What is expected: Every entry below should be copied exactly, minus the pictures.
*** Begin section ***
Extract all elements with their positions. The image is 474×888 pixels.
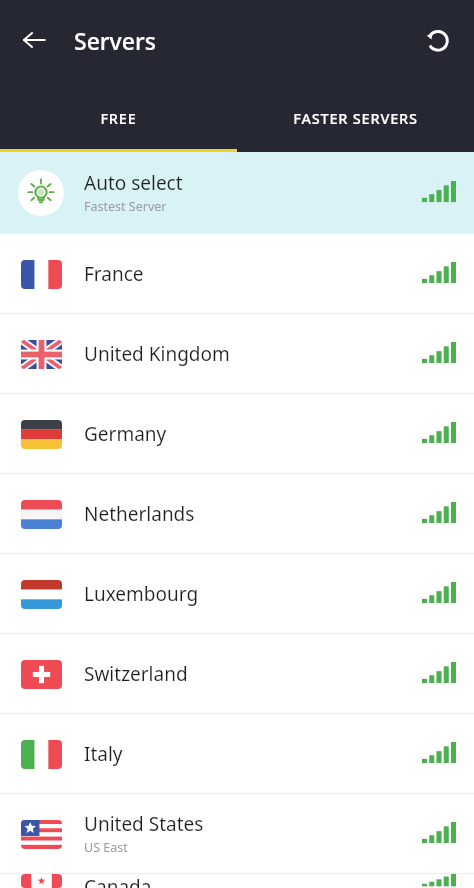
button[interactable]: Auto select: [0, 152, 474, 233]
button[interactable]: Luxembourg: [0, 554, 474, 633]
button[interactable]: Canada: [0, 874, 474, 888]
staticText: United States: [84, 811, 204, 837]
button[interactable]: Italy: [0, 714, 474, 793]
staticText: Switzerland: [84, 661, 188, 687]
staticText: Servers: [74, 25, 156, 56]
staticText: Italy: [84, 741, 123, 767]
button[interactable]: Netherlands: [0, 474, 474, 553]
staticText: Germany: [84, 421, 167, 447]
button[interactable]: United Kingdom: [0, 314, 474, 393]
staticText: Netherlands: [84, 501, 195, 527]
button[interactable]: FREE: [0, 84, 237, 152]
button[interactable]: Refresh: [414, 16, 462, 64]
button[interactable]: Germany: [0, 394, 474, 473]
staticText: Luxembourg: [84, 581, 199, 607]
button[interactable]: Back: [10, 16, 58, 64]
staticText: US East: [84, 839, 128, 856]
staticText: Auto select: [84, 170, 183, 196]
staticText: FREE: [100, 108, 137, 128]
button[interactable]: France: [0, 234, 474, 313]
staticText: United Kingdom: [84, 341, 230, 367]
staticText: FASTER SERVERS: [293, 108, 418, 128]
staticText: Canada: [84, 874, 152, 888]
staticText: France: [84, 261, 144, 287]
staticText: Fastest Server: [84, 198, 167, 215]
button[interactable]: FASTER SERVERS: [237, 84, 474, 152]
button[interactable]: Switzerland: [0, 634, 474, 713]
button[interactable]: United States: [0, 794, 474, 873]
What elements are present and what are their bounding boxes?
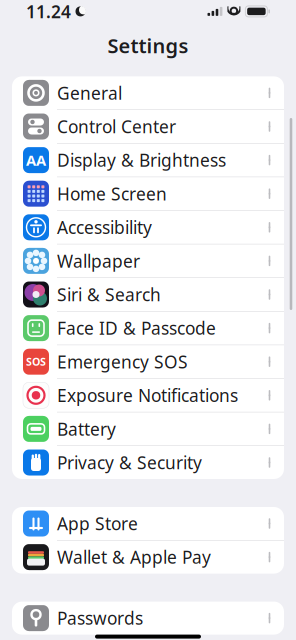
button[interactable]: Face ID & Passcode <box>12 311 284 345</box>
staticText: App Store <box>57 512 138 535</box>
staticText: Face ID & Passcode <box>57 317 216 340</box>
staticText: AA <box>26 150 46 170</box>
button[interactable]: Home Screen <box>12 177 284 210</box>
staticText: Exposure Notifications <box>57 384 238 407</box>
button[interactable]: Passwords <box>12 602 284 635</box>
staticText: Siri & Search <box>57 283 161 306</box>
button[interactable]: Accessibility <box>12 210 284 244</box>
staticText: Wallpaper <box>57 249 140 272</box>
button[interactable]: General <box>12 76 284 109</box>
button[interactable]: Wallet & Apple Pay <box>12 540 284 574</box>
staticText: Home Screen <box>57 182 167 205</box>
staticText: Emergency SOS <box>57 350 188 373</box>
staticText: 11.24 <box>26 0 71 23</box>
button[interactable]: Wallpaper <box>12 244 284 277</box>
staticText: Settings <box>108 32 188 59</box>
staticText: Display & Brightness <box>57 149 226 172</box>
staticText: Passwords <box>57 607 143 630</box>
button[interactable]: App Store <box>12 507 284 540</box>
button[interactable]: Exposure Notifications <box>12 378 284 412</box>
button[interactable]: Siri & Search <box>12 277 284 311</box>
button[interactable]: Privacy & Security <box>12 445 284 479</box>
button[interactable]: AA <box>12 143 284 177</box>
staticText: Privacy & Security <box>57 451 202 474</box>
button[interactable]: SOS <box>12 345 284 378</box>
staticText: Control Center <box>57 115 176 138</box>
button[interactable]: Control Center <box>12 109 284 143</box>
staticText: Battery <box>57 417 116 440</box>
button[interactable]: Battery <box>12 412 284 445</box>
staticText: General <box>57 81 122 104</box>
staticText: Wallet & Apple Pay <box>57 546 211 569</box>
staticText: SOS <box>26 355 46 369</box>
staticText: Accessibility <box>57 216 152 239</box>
*** End section ***
Answer for the task:
Extract all elements with their positions. The image is 474×888 pixels.
button[interactable]: Auto select: [0, 152, 474, 233]
button[interactable]: Luxembourg: [0, 554, 474, 633]
button[interactable]: Canada: [0, 874, 474, 888]
staticText: United States: [84, 811, 204, 837]
button[interactable]: Italy: [0, 714, 474, 793]
staticText: Switzerland: [84, 661, 188, 687]
staticText: Servers: [74, 25, 156, 56]
staticText: Italy: [84, 741, 123, 767]
button[interactable]: Netherlands: [0, 474, 474, 553]
staticText: Germany: [84, 421, 167, 447]
button[interactable]: United Kingdom: [0, 314, 474, 393]
staticText: Netherlands: [84, 501, 195, 527]
button[interactable]: FREE: [0, 84, 237, 152]
button[interactable]: Refresh: [414, 16, 462, 64]
button[interactable]: Germany: [0, 394, 474, 473]
staticText: Luxembourg: [84, 581, 199, 607]
button[interactable]: Back: [10, 16, 58, 64]
staticText: US East: [84, 839, 128, 856]
staticText: Auto select: [84, 170, 183, 196]
staticText: FREE: [100, 108, 137, 128]
button[interactable]: France: [0, 234, 474, 313]
staticText: United Kingdom: [84, 341, 230, 367]
staticText: FASTER SERVERS: [293, 108, 418, 128]
staticText: Canada: [84, 874, 152, 888]
staticText: France: [84, 261, 144, 287]
staticText: Fastest Server: [84, 198, 167, 215]
button[interactable]: FASTER SERVERS: [237, 84, 474, 152]
button[interactable]: Switzerland: [0, 634, 474, 713]
button[interactable]: United States: [0, 794, 474, 873]
What elements are present and what are their bounding boxes?
button[interactable]: Face ID & Passcode <box>12 311 284 345</box>
staticText: App Store <box>57 512 138 535</box>
staticText: Face ID & Passcode <box>57 317 216 340</box>
staticText: AA <box>26 150 46 170</box>
button[interactable]: Home Screen <box>12 177 284 210</box>
staticText: Exposure Notifications <box>57 384 238 407</box>
button[interactable]: Passwords <box>12 602 284 635</box>
staticText: Siri & Search <box>57 283 161 306</box>
button[interactable]: Accessibility <box>12 210 284 244</box>
staticText: Wallpaper <box>57 249 140 272</box>
button[interactable]: General <box>12 76 284 109</box>
button[interactable]: Wallet & Apple Pay <box>12 540 284 574</box>
staticText: Home Screen <box>57 182 167 205</box>
staticText: Emergency SOS <box>57 350 188 373</box>
staticText: 11.24 <box>26 0 71 23</box>
button[interactable]: Wallpaper <box>12 244 284 277</box>
staticText: Settings <box>108 32 188 59</box>
staticText: Display & Brightness <box>57 149 226 172</box>
staticText: Passwords <box>57 607 143 630</box>
button[interactable]: App Store <box>12 507 284 540</box>
button[interactable]: Exposure Notifications <box>12 378 284 412</box>
button[interactable]: Siri & Search <box>12 277 284 311</box>
button[interactable]: Privacy & Security <box>12 445 284 479</box>
button[interactable]: AA <box>12 143 284 177</box>
staticText: Privacy & Security <box>57 451 202 474</box>
button[interactable]: SOS <box>12 345 284 378</box>
staticText: Control Center <box>57 115 176 138</box>
button[interactable]: Control Center <box>12 109 284 143</box>
staticText: Battery <box>57 417 116 440</box>
button[interactable]: Battery <box>12 412 284 445</box>
staticText: General <box>57 81 122 104</box>
staticText: Wallet & Apple Pay <box>57 546 211 569</box>
staticText: SOS <box>26 355 46 369</box>
staticText: Accessibility <box>57 216 152 239</box>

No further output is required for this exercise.